--- Data records Enclosed Below ---

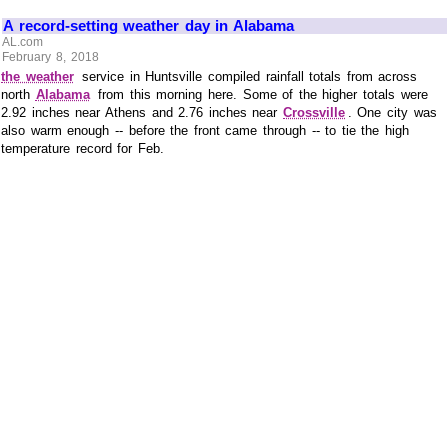
A record-setting weather day in Alabama
AL.com
February 8, 2018
the weather
service in Huntsville compiled rainfall totals from across
north
Alabama
from this morning here. Some of the higher totals were
2.92 inches near Athens and 2.76 inches near
Crossville
. One city was
also warm enough -- before the front came through -- to tie the high
temperature record for Feb.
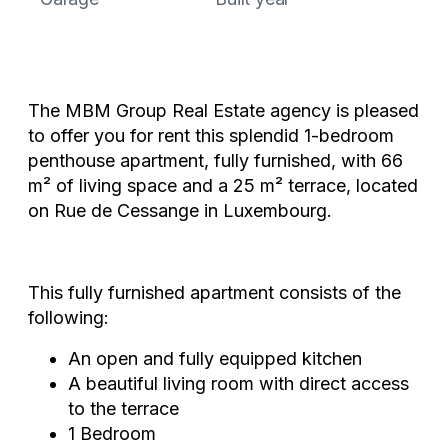
The MBM Group Real Estate agency is pleased
to offer you for rent this splendid 1-bedroom
penthouse apartment, fully furnished, with 66
m² of living space and a 25 m² terrace, located
on Rue de Cessange in Luxembourg.
This fully furnished apartment consists of the
following:
An open and fully equipped kitchen
A beautiful living room with direct access
to the terrace
1 Bedroom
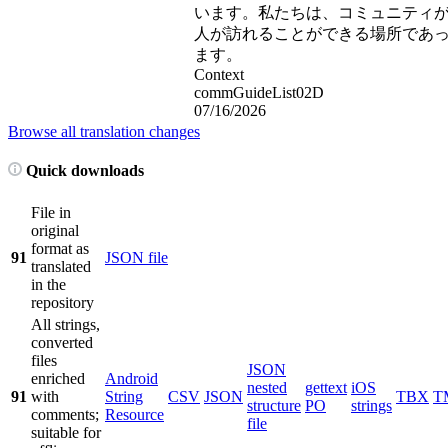
います。私たちは、コミュニティ
人が訪れることができる場所であ
ます。
Context
commGuideList02D
07/16/2026
Browse all translation changes
Quick downloads
File in
original
format as
91
JSON file
translated
in the
repository
All strings,
converted
files
JSON
enriched
Android
nested
gettext
iOS
91
with
String
CSV
JSON
TBX
T
structure
PO
strings
comments;
Resource
file
suitable for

--- End of Enclosed Data records ---

# What needs to be done
Your answer should be only the number of lines in the records that hold the word "Alabama".

# Answer section
2